WHAT IS EXPECTED
The only thing to send back is the number of lines below that hold the string "chat".

DATA FOR THIS EXERCISE
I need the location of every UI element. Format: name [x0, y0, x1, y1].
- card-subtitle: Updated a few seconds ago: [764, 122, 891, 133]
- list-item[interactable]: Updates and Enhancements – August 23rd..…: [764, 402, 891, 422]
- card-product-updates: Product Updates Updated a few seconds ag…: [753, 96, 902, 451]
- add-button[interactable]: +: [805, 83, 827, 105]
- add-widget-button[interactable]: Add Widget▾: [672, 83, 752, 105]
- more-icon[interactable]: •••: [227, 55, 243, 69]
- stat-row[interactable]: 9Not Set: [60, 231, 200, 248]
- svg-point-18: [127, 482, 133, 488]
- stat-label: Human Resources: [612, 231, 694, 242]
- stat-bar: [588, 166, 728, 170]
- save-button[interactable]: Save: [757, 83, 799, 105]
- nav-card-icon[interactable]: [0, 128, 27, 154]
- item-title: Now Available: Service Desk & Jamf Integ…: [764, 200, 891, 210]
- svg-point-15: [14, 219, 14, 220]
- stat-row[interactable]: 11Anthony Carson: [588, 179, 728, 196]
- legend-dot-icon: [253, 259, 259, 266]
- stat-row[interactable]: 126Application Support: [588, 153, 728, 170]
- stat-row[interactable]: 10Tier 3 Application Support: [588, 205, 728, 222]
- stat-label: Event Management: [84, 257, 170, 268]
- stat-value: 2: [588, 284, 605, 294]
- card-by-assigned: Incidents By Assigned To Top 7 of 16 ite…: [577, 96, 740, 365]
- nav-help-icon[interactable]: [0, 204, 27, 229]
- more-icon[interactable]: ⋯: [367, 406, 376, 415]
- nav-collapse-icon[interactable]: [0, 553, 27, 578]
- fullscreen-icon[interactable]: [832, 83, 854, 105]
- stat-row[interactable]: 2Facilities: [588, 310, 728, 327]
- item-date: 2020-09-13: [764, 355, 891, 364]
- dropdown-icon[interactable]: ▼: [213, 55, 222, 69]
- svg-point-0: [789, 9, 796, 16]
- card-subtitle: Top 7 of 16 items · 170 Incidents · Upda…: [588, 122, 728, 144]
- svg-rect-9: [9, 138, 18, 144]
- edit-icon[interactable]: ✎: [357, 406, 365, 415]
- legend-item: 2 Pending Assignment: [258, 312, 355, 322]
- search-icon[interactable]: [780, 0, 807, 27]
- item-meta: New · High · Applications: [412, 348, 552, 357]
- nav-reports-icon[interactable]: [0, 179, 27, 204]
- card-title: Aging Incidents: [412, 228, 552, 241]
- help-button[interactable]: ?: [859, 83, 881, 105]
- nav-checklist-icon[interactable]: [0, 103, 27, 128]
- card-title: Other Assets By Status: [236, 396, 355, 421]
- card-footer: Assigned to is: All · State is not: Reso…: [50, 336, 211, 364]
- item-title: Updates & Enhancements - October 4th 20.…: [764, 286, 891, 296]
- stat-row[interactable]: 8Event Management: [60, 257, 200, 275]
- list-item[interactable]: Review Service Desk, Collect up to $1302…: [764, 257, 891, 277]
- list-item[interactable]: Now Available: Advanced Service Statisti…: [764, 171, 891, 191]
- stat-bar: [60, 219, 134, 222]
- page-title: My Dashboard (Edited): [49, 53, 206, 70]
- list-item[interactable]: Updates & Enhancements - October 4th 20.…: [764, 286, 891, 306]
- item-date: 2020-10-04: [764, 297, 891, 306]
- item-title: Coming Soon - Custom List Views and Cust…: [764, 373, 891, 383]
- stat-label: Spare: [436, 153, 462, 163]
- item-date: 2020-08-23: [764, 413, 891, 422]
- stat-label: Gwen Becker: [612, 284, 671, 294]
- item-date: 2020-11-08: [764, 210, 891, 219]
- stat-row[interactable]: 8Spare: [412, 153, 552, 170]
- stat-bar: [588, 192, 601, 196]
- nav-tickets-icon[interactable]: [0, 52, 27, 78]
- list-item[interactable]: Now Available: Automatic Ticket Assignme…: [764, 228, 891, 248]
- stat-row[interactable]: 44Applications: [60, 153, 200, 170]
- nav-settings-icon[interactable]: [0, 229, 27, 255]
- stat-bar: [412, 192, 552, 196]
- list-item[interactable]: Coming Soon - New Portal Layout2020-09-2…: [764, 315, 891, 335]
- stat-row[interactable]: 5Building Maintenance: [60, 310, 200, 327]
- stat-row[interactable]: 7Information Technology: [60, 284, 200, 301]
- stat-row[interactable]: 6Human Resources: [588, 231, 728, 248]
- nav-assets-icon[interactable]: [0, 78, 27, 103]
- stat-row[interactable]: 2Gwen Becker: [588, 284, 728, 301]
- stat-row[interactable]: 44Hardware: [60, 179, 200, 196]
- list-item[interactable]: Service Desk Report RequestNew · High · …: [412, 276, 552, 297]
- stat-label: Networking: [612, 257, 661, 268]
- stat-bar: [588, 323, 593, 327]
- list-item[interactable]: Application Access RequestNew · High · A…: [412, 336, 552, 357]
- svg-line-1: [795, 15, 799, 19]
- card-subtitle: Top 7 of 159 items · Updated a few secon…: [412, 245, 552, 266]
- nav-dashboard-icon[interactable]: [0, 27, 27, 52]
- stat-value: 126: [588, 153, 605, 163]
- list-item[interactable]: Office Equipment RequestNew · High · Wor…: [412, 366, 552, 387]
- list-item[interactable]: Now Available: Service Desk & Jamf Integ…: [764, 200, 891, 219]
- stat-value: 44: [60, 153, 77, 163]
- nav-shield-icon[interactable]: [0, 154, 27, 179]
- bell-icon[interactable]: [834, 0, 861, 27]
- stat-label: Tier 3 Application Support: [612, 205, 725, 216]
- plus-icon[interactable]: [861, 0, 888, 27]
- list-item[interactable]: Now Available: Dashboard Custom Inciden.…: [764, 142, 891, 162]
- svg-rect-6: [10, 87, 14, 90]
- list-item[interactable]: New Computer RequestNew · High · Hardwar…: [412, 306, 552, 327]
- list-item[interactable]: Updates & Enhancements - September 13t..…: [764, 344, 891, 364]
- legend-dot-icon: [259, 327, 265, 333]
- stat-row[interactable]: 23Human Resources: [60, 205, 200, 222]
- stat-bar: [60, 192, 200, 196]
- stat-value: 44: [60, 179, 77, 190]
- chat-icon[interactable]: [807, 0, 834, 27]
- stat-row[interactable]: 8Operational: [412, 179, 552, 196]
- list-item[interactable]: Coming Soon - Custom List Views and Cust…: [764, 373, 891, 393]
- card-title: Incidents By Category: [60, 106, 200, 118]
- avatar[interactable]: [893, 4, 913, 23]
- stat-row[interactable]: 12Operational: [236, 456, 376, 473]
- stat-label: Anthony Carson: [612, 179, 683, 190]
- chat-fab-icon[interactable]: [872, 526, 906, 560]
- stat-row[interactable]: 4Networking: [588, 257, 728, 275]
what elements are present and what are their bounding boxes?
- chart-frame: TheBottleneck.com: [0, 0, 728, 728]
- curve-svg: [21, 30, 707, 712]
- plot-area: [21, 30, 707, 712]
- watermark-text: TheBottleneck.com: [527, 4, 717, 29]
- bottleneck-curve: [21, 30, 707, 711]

RESPONSE TO THE TASK
2